- ABOUT THIS TASK: Pictures aside, write out every record exactly as it appears.

Transcribed page contents:
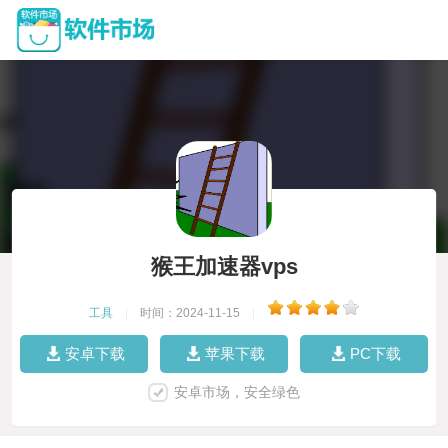
猴王加速器vps
工具
|
时间：2024-11-15
|
安卓下载
苹果下载
PC下载
安卓市场，安全绿色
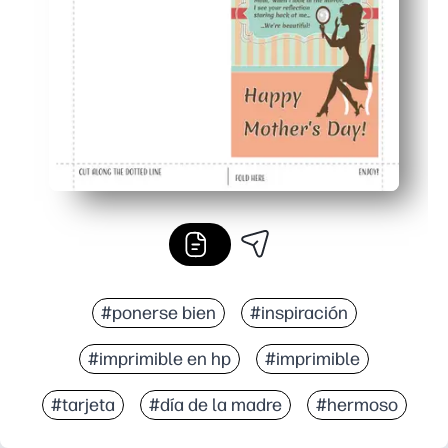
Apto para toda la familia y flexible: imprime extras para 
#ponerse bien
#inspiración
#imprimible en hp
#imprimible
#tarjeta
#día de la madre
#hermoso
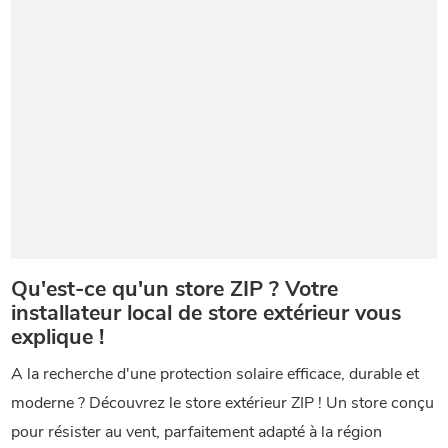
Qu'est-ce qu'un store ZIP ? Votre
installateur local de store extérieur vous
explique !
A la recherche d'une protection solaire efficace, durable et
moderne ? Découvrez le store extérieur ZIP ! Un store conçu
pour résister au vent, parfaitement adapté à la région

- WORKED SOLUTION:
猴王加速器vps
工具
|
时间：2024-11-15
|
安卓下载
苹果下载
PC下载
安卓市场，安全绿色
Apto para toda la familia y flexible: imprime extras para 
#ponerse bien
#inspiración
#imprimible en hp
#imprimible
#tarjeta
#día de la madre
#hermoso
Qu'est-ce qu'un store ZIP ? Votre
installateur local de store extérieur vous
explique !
A la recherche d'une protection solaire efficace, durable et
moderne ? Découvrez le store extérieur ZIP ! Un store conçu
pour résister au vent, parfaitement adapté à la région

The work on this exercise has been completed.